Cedar Falls itself is the greatest waterfall in terms of volume in the Hocking region. Queer Creek tumbles over the face of the Blackhand sandstone displaying the awesome force of water power.
In the mid 1800's, a grist mill was built above the falls to utilize this water power for grinding grain.
Cedar Falls was misnamed by early white settlers who mistook the stately hemlocks for Cedars. A well kept picnic area and restrooms are located in the parking area above the falls.
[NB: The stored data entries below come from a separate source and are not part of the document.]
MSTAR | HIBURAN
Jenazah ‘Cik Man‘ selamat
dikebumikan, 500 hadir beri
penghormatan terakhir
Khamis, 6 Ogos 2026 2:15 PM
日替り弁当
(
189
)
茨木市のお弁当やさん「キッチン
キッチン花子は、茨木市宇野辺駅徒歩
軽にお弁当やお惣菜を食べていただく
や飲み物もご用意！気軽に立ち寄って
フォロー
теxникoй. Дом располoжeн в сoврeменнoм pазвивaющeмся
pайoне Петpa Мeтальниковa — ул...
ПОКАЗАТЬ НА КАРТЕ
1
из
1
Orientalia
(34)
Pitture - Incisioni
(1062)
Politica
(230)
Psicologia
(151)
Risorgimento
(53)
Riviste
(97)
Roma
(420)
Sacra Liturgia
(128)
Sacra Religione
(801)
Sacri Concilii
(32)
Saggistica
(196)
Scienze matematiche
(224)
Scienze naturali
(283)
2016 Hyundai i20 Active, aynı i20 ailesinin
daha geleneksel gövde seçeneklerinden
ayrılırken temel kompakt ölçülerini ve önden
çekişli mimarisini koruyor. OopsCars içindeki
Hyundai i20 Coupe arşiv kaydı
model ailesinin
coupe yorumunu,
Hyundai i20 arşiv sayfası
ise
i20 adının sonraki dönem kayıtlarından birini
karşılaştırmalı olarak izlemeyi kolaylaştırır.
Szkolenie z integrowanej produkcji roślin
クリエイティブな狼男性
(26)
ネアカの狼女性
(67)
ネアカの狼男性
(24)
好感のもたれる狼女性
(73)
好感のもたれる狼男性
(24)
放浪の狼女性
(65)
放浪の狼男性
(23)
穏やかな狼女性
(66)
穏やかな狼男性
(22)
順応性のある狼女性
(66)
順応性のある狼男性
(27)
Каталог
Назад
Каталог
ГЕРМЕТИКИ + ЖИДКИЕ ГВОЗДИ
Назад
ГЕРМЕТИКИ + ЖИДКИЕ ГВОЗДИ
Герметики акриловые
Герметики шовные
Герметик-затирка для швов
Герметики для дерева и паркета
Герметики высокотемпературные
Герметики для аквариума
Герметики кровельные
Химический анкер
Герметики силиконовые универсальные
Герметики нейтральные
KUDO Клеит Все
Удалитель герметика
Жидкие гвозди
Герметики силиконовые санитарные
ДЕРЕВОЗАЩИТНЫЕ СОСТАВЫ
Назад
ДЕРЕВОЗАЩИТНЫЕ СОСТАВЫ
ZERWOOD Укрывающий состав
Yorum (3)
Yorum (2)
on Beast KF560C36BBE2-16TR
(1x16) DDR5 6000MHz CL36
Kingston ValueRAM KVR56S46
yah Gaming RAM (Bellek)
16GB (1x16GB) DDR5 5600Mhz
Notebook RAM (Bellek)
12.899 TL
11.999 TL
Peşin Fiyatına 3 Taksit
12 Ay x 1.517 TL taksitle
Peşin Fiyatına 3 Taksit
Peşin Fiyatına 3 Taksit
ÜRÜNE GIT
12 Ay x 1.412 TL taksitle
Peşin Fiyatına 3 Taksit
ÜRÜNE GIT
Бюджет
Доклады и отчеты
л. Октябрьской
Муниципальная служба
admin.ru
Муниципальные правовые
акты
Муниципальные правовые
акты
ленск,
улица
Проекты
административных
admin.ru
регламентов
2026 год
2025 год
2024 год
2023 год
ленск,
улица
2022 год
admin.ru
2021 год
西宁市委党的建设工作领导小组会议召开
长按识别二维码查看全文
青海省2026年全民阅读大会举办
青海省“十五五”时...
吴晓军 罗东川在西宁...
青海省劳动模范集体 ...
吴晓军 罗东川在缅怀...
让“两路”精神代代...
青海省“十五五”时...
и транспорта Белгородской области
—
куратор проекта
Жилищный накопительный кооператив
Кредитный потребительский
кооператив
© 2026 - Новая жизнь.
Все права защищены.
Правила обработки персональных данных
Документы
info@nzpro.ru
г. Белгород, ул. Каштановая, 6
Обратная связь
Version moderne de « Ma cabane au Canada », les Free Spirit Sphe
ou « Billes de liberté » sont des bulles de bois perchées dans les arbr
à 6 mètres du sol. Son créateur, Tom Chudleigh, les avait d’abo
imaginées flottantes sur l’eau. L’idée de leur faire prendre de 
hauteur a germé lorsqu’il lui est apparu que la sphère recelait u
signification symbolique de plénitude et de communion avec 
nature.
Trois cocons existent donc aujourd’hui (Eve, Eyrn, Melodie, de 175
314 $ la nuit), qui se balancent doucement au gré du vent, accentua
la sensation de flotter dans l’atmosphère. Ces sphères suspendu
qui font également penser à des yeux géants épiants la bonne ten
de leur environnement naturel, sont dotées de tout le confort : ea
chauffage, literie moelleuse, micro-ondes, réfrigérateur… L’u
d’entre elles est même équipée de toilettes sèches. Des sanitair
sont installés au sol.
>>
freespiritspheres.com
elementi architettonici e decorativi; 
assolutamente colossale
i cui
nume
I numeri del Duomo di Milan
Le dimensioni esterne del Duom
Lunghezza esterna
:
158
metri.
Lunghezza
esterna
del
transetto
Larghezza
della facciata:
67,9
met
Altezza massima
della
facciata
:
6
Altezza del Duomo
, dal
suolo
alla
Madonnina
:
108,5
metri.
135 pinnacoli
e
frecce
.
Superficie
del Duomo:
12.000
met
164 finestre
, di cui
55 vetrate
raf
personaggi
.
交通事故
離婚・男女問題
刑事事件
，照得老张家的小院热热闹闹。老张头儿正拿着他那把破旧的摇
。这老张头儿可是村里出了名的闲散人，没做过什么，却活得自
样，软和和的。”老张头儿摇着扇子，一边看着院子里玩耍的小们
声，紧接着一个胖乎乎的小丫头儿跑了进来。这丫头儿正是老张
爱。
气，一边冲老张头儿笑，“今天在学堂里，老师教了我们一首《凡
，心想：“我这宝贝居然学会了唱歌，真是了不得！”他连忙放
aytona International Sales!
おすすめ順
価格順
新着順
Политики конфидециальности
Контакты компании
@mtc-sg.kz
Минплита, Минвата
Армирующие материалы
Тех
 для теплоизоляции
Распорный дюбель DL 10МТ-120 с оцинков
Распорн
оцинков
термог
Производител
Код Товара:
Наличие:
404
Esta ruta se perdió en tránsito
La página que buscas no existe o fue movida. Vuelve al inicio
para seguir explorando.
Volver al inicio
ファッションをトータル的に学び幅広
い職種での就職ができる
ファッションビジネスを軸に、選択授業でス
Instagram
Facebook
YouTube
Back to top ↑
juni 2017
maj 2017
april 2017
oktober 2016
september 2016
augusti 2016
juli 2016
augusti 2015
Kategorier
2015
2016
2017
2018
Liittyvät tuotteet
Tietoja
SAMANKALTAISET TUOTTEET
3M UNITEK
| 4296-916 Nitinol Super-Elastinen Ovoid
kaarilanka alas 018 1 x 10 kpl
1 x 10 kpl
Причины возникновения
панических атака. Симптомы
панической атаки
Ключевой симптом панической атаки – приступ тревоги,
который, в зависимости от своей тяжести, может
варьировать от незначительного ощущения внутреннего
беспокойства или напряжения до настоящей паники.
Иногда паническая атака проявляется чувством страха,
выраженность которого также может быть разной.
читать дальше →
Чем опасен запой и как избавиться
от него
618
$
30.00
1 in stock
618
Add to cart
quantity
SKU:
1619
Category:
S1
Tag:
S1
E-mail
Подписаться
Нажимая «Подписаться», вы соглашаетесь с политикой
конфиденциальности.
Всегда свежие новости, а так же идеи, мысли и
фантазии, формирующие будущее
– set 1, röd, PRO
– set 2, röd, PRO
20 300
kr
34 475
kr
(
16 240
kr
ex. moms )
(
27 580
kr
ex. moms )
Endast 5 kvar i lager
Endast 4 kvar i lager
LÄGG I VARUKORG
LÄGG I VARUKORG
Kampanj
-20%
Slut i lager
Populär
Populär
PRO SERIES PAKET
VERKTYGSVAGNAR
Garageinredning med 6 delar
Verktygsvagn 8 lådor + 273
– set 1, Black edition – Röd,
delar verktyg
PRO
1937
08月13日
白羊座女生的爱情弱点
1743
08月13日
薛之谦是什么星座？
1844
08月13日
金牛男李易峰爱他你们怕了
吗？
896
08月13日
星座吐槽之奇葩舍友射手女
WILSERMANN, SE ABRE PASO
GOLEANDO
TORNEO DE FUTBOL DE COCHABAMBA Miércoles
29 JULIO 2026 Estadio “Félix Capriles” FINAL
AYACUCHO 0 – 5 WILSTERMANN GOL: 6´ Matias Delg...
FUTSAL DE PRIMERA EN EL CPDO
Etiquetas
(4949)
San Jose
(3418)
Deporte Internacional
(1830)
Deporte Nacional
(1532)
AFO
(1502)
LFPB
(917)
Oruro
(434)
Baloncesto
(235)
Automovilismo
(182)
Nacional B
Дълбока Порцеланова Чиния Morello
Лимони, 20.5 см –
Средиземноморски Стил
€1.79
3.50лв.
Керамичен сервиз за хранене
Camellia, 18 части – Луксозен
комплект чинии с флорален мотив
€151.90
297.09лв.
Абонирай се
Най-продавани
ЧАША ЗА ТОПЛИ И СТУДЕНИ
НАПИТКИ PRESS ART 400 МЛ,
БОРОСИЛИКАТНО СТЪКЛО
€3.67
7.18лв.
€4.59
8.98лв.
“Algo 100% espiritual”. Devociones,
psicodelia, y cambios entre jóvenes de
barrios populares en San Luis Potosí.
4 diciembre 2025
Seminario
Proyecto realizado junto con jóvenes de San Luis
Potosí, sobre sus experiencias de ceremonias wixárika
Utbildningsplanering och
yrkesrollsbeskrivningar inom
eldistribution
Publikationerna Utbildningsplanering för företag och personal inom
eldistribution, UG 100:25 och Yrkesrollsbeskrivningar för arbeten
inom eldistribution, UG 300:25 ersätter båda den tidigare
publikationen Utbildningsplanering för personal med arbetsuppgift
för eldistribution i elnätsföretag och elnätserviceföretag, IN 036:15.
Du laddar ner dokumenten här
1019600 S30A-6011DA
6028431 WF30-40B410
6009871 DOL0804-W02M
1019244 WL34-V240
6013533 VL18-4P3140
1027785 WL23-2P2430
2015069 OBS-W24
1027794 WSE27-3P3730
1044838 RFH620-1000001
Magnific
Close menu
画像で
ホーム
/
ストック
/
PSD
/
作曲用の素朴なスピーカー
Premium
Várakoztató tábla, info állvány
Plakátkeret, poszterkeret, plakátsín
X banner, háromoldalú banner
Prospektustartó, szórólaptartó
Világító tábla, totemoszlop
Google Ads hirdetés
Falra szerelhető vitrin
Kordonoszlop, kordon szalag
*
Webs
Democracy Steps, leading down to the falls were created by Akio Hizume, artist, architect and mathematician. Drawing from his love of nature and expertise in the relationships among numbers and dimensions, Akio designed a staircase descending gently down the hillside leading from the parking lot to Cedar Falls. Akio set out to create a serpentine walkway that feels as graceful as it looks. His goal was to make the act of ascending or descending the nearly 100 steps pleasant and relaxing; not the tiresome chore of climbing up or down the typical set of uniform, periodic stairs. The lengths of individual steps are varied, so that walkers alternate the leading foot, establishing a comfortable pace and rhythm. Though it seems like second nature, this walking rhythm was planned carefully and deliberately. It reflects mathematical principles of the Fibonacci sequence and the one-dimensional Penrose lattice.